§ **Stored data entries**

Content starts

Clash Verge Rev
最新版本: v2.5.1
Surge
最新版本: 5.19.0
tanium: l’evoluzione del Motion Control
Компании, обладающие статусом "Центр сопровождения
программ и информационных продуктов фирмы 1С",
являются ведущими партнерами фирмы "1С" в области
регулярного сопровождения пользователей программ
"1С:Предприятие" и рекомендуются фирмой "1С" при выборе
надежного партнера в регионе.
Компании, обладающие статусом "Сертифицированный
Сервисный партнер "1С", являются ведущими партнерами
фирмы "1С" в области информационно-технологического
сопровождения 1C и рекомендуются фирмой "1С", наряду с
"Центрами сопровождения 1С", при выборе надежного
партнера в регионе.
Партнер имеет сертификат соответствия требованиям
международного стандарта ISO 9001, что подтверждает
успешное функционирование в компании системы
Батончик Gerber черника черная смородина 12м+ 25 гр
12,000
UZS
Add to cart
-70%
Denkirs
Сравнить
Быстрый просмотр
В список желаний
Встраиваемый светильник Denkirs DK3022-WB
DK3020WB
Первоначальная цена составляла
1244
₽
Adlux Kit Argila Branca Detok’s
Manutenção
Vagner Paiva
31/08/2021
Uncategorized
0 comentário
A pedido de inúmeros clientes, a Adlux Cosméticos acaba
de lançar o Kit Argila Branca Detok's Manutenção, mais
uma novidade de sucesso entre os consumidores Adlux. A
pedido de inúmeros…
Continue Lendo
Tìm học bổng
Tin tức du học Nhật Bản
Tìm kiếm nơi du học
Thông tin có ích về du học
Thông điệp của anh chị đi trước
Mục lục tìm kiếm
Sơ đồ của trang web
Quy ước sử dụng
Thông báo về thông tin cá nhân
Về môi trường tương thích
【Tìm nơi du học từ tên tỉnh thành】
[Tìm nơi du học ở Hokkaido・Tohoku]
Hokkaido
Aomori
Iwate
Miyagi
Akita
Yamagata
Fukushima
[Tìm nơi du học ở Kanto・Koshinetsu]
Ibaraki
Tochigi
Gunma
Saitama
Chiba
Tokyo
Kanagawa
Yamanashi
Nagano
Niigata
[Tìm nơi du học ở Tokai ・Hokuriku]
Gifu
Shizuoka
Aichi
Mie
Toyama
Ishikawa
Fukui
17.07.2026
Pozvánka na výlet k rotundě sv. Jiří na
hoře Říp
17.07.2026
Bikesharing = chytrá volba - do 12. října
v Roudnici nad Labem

Content ends
Content starts

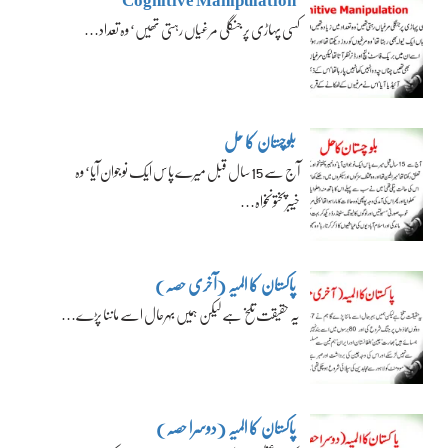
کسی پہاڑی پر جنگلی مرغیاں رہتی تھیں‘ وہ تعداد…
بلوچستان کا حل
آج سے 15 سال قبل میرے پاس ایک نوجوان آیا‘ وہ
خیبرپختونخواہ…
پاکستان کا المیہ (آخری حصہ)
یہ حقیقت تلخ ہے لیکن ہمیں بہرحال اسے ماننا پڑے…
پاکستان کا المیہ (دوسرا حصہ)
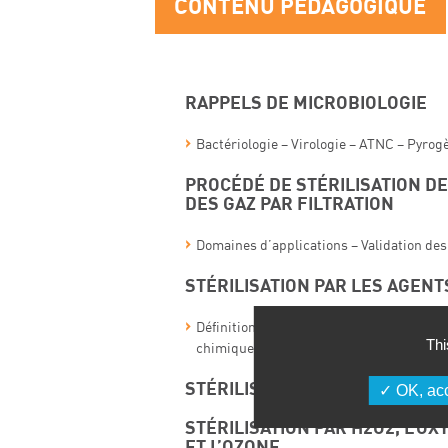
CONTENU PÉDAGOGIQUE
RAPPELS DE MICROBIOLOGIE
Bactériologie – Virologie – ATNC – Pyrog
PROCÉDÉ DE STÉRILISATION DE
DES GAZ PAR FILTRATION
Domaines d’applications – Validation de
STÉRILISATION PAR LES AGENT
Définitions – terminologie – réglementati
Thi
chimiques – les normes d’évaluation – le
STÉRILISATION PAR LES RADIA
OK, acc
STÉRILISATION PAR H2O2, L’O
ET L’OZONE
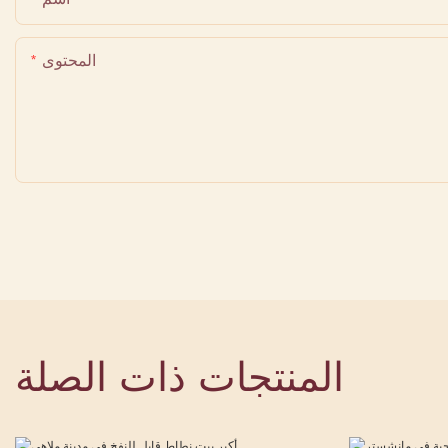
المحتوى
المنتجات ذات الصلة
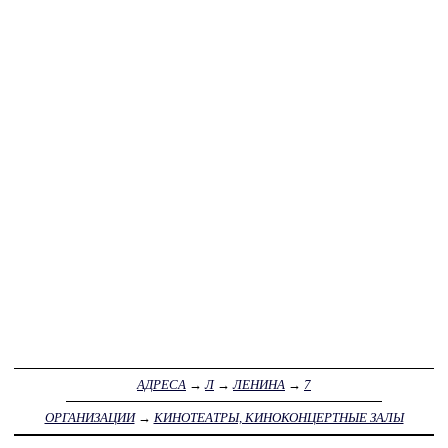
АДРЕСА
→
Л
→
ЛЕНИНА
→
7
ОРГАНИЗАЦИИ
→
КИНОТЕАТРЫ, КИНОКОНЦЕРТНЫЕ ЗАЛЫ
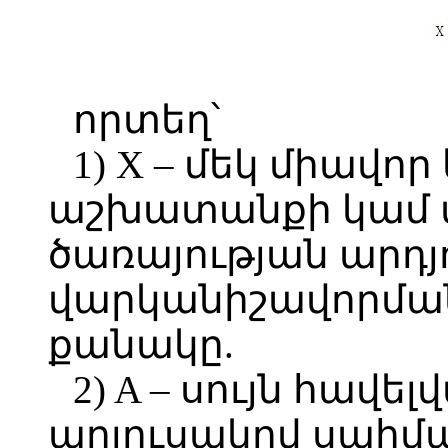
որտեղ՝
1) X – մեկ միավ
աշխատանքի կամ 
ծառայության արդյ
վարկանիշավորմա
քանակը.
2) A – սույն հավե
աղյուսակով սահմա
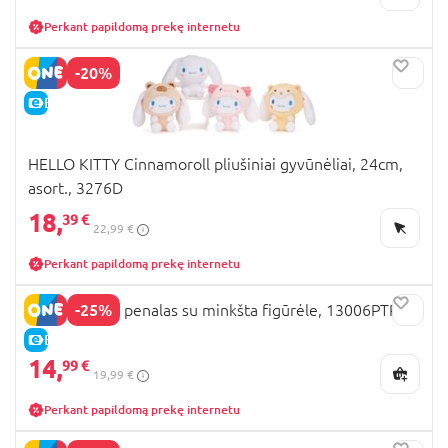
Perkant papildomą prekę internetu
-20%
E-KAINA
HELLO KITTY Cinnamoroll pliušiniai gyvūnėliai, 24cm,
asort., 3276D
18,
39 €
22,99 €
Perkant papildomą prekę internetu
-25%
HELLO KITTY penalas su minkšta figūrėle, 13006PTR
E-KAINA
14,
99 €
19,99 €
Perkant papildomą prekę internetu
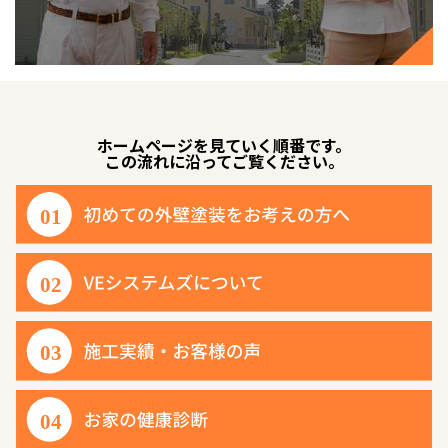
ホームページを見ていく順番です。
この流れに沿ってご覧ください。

Content ends

Across the records, count the lines that contain the word "HELLO" and give that figure alone.

2